No, giustizia piena non è stata fatta. Ma se il disegno di quella strage ora è chiaro, se evidenti sono le responsabilità di esecutori e mandanti, lo dobbiamo a quell’uomo chino sul corpo straziato. Milani ha dedicato la sua vita a ricostruire quell’intrico politico, scoprendo via via collusioni, complicità, fino ai silenzi anche di chi doveva essergli vicino e ha preferito anteporre convenienze di politica contingente.

Per questo mi pare che quella data tragica della storia della nostra fragile democrazia, il 28 maggio 1974, gli appartenga. Manlio Milani ha mantenuto la barra ferma, rimettendo sempre insieme i cocci di una tragedia che si era infranta contro connivenze, complicità, opportunità politiche. E lui paziente, indomabile, anno dopo anno.

Dopo quel tragico giorno lo incontrai per un’intervista sull’Unità, nel gennaio del 1993. Paziente, gentile, disponibile, mi offrì un quadro preciso dell’inchiesta, degli errori, dei depistaggi. Mi disse che l’oblio non è il frutto della distanza temporale, ma la mancata individuazione dei responsabili. Mi raccontò di come fosse riuscito, con l’aiuto degli affetti familiari, a ricostruirsi una nuova vita. Il nostro dialogo si concluse con queste sue parole: «Non ho mai cercato colpevoli a tutti i costi, ma solo la verità».

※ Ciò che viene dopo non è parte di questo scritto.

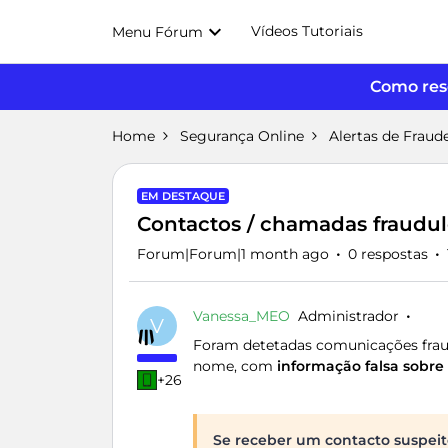
Vídeos Tutoriais
Menu Fórum
Como reso
Home
Segurança Online
Alertas de Fraud
EM DESTAQUE
Contactos / chamadas fraud
Forum|Forum|1 month ago
0 respostas
Vanessa_MEO
Administrador
V
Foram detetadas comunicações fraud
nome, com
informação falsa sobr
+26
Se receber um contacto suspeit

Alla fine mi ringraziò. Grazie? Ero io, in realtà, eravamo noi tutti a dovergli dire grazie. Mentre gli stringevo la mano, non potei fare a meno di notare che quel volto, certo sorridente, aveva in sé, immutati, lo strazio e la malinconia che per un istante avevo letto nel viso dell’uomo in piazza chino sul suo immenso dolore.

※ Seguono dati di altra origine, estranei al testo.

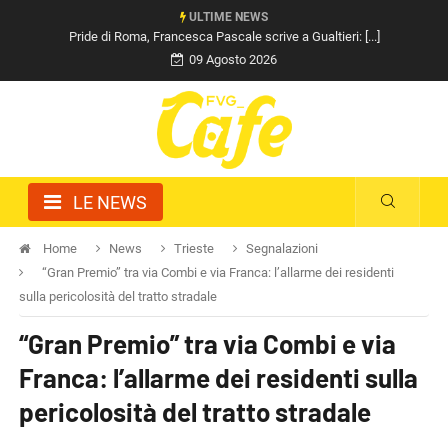
ULTIME NEWS
Pride di Roma, Francesca Pascale scrive a Gualtieri: [...]
09 Agosto 2026
LE NEWS
Home
News
Trieste
Segnalazioni
“Gran Premio” tra via Combi e via Franca: l’allarme dei residenti
sulla pericolosità del tratto stradale
“Gran Premio” tra via Combi e via
Franca: l’allarme dei residenti sulla
pericolosità del tratto stradale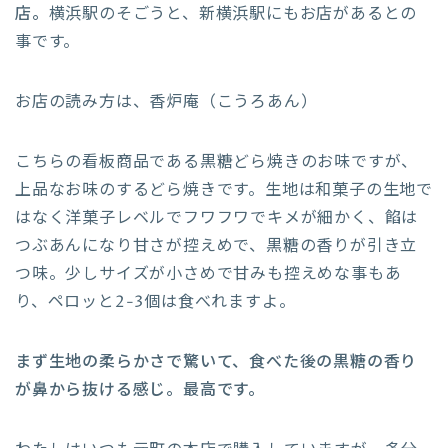
店。
横浜駅のそごうと、新横浜駅にもお店があるとの
事です。
お店の読み方は、香炉庵（こうろあん）
こちらの看板商品である黒糖どら焼きのお味ですが、
上品なお味のするどら焼きです。生地は和菓子の生地で
はなく洋菓子レベルでフワフワでキメが細かく、餡は
つぶあんになり甘さが控えめで、黒糖の香りが引き立
つ味。少しサイズが小さめで甘みも控えめな事もあ
り、ペロッと2-3個は食べれますよ。
まず生地の柔らかさで驚いて、食べた後の黒糖の香り
が鼻から抜ける感じ。最高です。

Non so se mai avremo occasione di rivederci, ma sento di dovere un tributo a chi anche oggi non chiude la porta agli assassini di sua moglie («se vorranno parlare con me io ci sarò») e che ha commentato l’ultima sentenza con parole tanto semplici quanto ricche di dignità: «ora la mia vita ha un senso».

Manlio Milani in novembre compirà 80 anni. Il meno che possa fare, da cittadino qualunque, è di unirmi a quanti hanno inviato una petizione al capo dello Stato per nominarlo senatore a vita, a chi la vita l’ha spesa cercando verità e giustizia e onorando con il proprio comportamento la democrazia.